## Directions for this task
Please give the records below back in full, exactly as shown.

Collected data entries

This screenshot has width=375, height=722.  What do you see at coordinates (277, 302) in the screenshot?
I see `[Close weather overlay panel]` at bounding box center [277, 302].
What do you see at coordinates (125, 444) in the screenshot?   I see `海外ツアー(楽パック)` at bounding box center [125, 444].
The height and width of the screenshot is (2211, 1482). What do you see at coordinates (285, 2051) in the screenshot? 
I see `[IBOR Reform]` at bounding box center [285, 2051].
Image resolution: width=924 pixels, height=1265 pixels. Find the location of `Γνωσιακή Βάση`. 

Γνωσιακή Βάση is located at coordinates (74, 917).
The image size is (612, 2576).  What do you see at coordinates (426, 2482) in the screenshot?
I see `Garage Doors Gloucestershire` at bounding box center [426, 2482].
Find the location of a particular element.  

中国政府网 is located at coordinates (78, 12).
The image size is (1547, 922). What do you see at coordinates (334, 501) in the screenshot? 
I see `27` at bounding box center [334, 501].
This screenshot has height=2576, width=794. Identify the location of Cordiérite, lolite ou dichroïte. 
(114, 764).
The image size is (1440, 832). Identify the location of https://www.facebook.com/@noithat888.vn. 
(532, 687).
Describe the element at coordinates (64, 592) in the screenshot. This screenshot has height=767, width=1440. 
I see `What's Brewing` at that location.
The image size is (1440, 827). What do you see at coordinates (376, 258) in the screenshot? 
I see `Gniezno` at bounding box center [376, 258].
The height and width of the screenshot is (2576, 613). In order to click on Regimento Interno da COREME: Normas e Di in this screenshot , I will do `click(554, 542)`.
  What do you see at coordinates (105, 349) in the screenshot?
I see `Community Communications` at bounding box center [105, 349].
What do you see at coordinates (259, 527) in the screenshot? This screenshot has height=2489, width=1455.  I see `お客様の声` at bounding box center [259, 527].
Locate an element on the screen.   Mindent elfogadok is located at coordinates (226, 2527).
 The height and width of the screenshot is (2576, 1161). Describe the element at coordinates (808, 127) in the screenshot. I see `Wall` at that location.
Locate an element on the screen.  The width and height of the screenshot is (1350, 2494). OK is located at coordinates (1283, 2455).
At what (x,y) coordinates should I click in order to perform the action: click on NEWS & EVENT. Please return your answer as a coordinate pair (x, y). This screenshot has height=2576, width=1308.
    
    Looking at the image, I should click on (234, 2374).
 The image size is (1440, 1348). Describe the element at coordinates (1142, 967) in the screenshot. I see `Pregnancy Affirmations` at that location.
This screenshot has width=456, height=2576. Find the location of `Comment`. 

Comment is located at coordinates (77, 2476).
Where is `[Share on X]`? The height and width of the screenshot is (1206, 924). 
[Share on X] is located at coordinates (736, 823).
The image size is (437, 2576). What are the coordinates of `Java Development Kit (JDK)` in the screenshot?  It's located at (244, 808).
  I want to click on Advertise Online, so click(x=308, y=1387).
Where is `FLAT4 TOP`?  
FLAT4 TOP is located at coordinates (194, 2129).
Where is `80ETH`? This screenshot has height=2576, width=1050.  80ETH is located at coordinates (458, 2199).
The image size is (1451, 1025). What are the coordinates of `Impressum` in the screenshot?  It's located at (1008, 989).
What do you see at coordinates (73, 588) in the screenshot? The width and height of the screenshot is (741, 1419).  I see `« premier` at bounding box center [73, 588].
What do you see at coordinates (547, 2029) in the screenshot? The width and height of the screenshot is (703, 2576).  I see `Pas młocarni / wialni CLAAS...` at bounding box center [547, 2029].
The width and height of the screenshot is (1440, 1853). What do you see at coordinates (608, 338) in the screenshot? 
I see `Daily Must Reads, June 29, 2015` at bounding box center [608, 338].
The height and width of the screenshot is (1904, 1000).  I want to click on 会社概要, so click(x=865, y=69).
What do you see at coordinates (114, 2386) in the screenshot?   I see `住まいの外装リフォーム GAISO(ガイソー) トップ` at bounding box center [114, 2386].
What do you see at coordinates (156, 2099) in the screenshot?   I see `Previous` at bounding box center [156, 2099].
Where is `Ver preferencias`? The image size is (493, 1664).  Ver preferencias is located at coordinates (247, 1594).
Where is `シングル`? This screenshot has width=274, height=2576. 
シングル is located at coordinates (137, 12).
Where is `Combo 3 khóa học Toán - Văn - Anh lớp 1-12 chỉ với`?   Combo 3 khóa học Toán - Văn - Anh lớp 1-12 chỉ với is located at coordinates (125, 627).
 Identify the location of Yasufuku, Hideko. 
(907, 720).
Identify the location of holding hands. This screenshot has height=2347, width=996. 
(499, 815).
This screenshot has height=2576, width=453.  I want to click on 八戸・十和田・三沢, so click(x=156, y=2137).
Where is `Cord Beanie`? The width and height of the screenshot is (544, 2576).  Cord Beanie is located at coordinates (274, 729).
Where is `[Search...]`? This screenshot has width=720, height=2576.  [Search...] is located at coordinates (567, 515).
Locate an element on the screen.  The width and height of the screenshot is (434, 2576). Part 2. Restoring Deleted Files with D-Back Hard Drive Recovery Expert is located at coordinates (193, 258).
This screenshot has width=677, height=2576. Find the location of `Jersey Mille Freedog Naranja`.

## Answer box
This screenshot has width=375, height=722.  What do you see at coordinates (277, 302) in the screenshot?
I see `[Close weather overlay panel]` at bounding box center [277, 302].
What do you see at coordinates (125, 444) in the screenshot?   I see `海外ツアー(楽パック)` at bounding box center [125, 444].
The height and width of the screenshot is (2211, 1482). What do you see at coordinates (285, 2051) in the screenshot? 
I see `[IBOR Reform]` at bounding box center [285, 2051].
Image resolution: width=924 pixels, height=1265 pixels. Find the location of `Γνωσιακή Βάση`. 

Γνωσιακή Βάση is located at coordinates (74, 917).
The image size is (612, 2576).  What do you see at coordinates (426, 2482) in the screenshot?
I see `Garage Doors Gloucestershire` at bounding box center [426, 2482].
Find the location of a particular element.  

中国政府网 is located at coordinates (78, 12).
The image size is (1547, 922). What do you see at coordinates (334, 501) in the screenshot? 
I see `27` at bounding box center [334, 501].
This screenshot has height=2576, width=794. Identify the location of Cordiérite, lolite ou dichroïte. 
(114, 764).
The image size is (1440, 832). Identify the location of https://www.facebook.com/@noithat888.vn. 
(532, 687).
Describe the element at coordinates (64, 592) in the screenshot. This screenshot has height=767, width=1440. 
I see `What's Brewing` at that location.
The image size is (1440, 827). What do you see at coordinates (376, 258) in the screenshot? 
I see `Gniezno` at bounding box center [376, 258].
The height and width of the screenshot is (2576, 613). In order to click on Regimento Interno da COREME: Normas e Di in this screenshot , I will do `click(554, 542)`.
  What do you see at coordinates (105, 349) in the screenshot?
I see `Community Communications` at bounding box center [105, 349].
What do you see at coordinates (259, 527) in the screenshot? This screenshot has height=2489, width=1455.  I see `お客様の声` at bounding box center [259, 527].
Locate an element on the screen.   Mindent elfogadok is located at coordinates (226, 2527).
 The height and width of the screenshot is (2576, 1161). Describe the element at coordinates (808, 127) in the screenshot. I see `Wall` at that location.
Locate an element on the screen.  The width and height of the screenshot is (1350, 2494). OK is located at coordinates (1283, 2455).
At what (x,y) coordinates should I click in order to perform the action: click on NEWS & EVENT. Please return your answer as a coordinate pair (x, y). This screenshot has height=2576, width=1308.
    
    Looking at the image, I should click on (234, 2374).
 The image size is (1440, 1348). Describe the element at coordinates (1142, 967) in the screenshot. I see `Pregnancy Affirmations` at that location.
This screenshot has width=456, height=2576. Find the location of `Comment`. 

Comment is located at coordinates (77, 2476).
Where is `[Share on X]`? The height and width of the screenshot is (1206, 924). 
[Share on X] is located at coordinates (736, 823).
The image size is (437, 2576). What are the coordinates of `Java Development Kit (JDK)` in the screenshot?  It's located at (244, 808).
  I want to click on Advertise Online, so click(x=308, y=1387).
Where is `FLAT4 TOP`?  
FLAT4 TOP is located at coordinates (194, 2129).
Where is `80ETH`? This screenshot has height=2576, width=1050.  80ETH is located at coordinates (458, 2199).
The image size is (1451, 1025). What are the coordinates of `Impressum` in the screenshot?  It's located at (1008, 989).
What do you see at coordinates (73, 588) in the screenshot? The width and height of the screenshot is (741, 1419).  I see `« premier` at bounding box center [73, 588].
What do you see at coordinates (547, 2029) in the screenshot? The width and height of the screenshot is (703, 2576).  I see `Pas młocarni / wialni CLAAS...` at bounding box center [547, 2029].
The width and height of the screenshot is (1440, 1853). What do you see at coordinates (608, 338) in the screenshot? 
I see `Daily Must Reads, June 29, 2015` at bounding box center [608, 338].
The height and width of the screenshot is (1904, 1000).  I want to click on 会社概要, so click(x=865, y=69).
What do you see at coordinates (114, 2386) in the screenshot?   I see `住まいの外装リフォーム GAISO(ガイソー) トップ` at bounding box center [114, 2386].
What do you see at coordinates (156, 2099) in the screenshot?   I see `Previous` at bounding box center [156, 2099].
Where is `Ver preferencias`? The image size is (493, 1664).  Ver preferencias is located at coordinates (247, 1594).
Where is `シングル`? This screenshot has width=274, height=2576. 
シングル is located at coordinates (137, 12).
Where is `Combo 3 khóa học Toán - Văn - Anh lớp 1-12 chỉ với`?   Combo 3 khóa học Toán - Văn - Anh lớp 1-12 chỉ với is located at coordinates (125, 627).
 Identify the location of Yasufuku, Hideko. 
(907, 720).
Identify the location of holding hands. This screenshot has height=2347, width=996. 
(499, 815).
This screenshot has height=2576, width=453.  I want to click on 八戸・十和田・三沢, so click(x=156, y=2137).
Where is `Cord Beanie`? The width and height of the screenshot is (544, 2576).  Cord Beanie is located at coordinates (274, 729).
Where is `[Search...]`? This screenshot has width=720, height=2576.  [Search...] is located at coordinates (567, 515).
Locate an element on the screen.  The width and height of the screenshot is (434, 2576). Part 2. Restoring Deleted Files with D-Back Hard Drive Recovery Expert is located at coordinates (193, 258).
This screenshot has width=677, height=2576. Find the location of `Jersey Mille Freedog Naranja`.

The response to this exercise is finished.